The director of Japan’s troubled Fukushima Daiichi nuclear power plant is stepping down because of illness, the plant’s operator said Monday, without revealing whether his condition was radiation-related.
Masao Yoshida, 56, has been hospitalised for “treatment of illness” and will be relieved of his post as of Thursday, a spokeswoman for Tokyo Electric Power Co. (TEPCO) said.
“We cannot give you details of his illness because they are private matters,” Chie Hosoda said, declining to say whether his illness was related to exposure to radiation.
“He is hospitalised where he is able to take time in his convalescence,” she said. Yoshida has been on site at the plant since it was hit on March 11 by a massive earthquake and tsunami, which knocked its cooling system out and left some of its reactors in meltdowns in the worst nuclear accident since the 1986 Chernobyl disaster.
It continues to leak radiation, although TEPCO and the government insist the reactors will all be brought to cold shutdown by the end of the year. The Sankei Shimbun reported in its Internet edition that doctors had made no mention of a relationship between his illness and radiation.

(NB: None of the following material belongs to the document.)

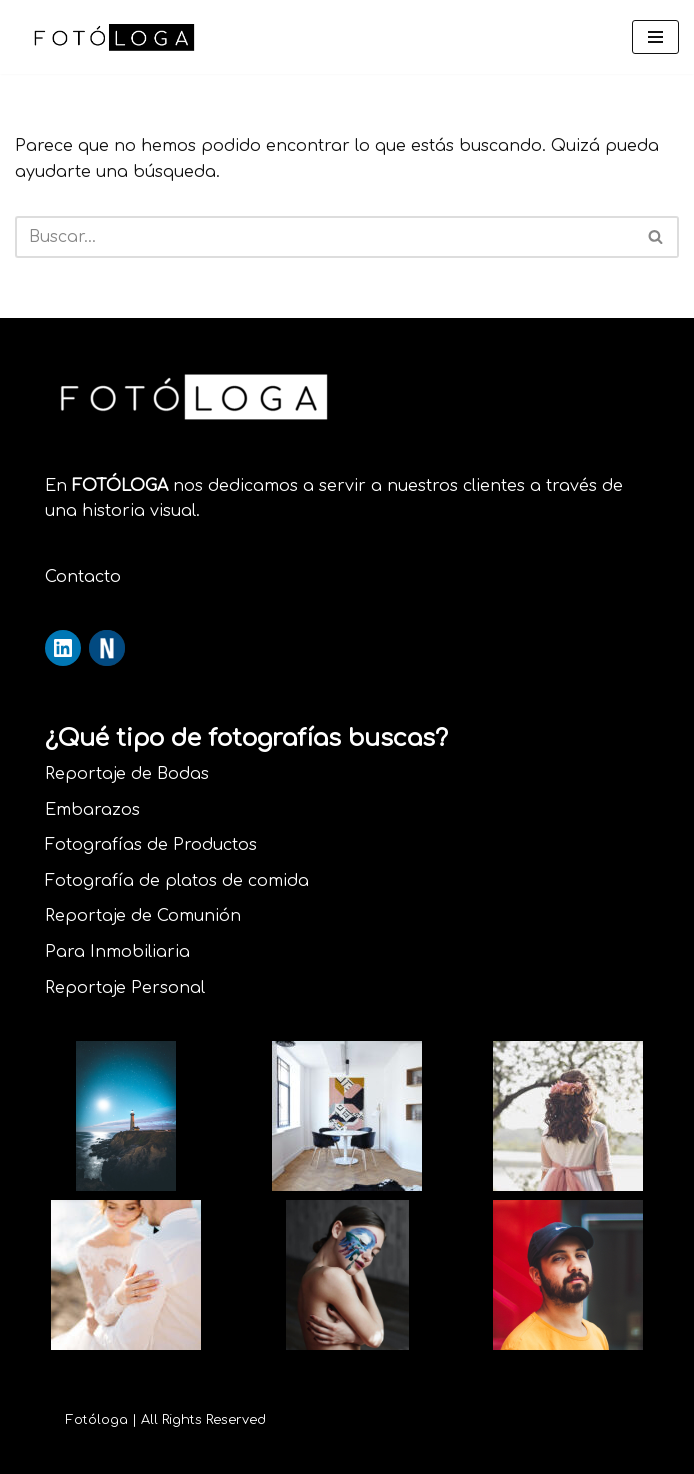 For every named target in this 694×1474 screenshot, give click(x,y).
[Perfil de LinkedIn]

Yoshida said in a message to officials and workers at the plant, “A condition was discovered during a regular medical check the other day,” according to the Sankei.
“I had no choice but to be hospitalised at very short notice for treatment under doctors’ advice.”
Yoshida is being replaced by Takeshi Takahashi, who was in charge of nuclear power plant operations at TEPCO’s head office in Tokyo, some 220 kilometres (140 miles) southwest of the Fukushima plant.
Yoshida told reporters on November 12 when the plant allowed a group of journalists to visit there for the first time that he had a very frightening time in March.
“In the first week immediately after the accident I thought a few times ‘I’m going to die’,” he said. And referring to when a hydrogen explosion tore apart the buildings around rectors 1 and 3, he said: “I thought it was all over.”
Yoshida also said there were still spots of dangerously high radiation in the compound but he wanted residents to feel relieved as reactors are now stabilised. TEPCO told journalists on the day, a Saturday, that there were around 1,600 people at the plant, half of the weekday number, working to tame the reactors. The atomic crisis, which has seen radiation leaking into the air, sea and food chain, has not in itself claimed any lives but has badly dented the reputation of nuclear power, a key source of energy in resource-poor Japan. Thousands of people remain evacuated from a large area around the plant, with no indication when the many who left homes and farms in the shadow of the reactors will be able to return.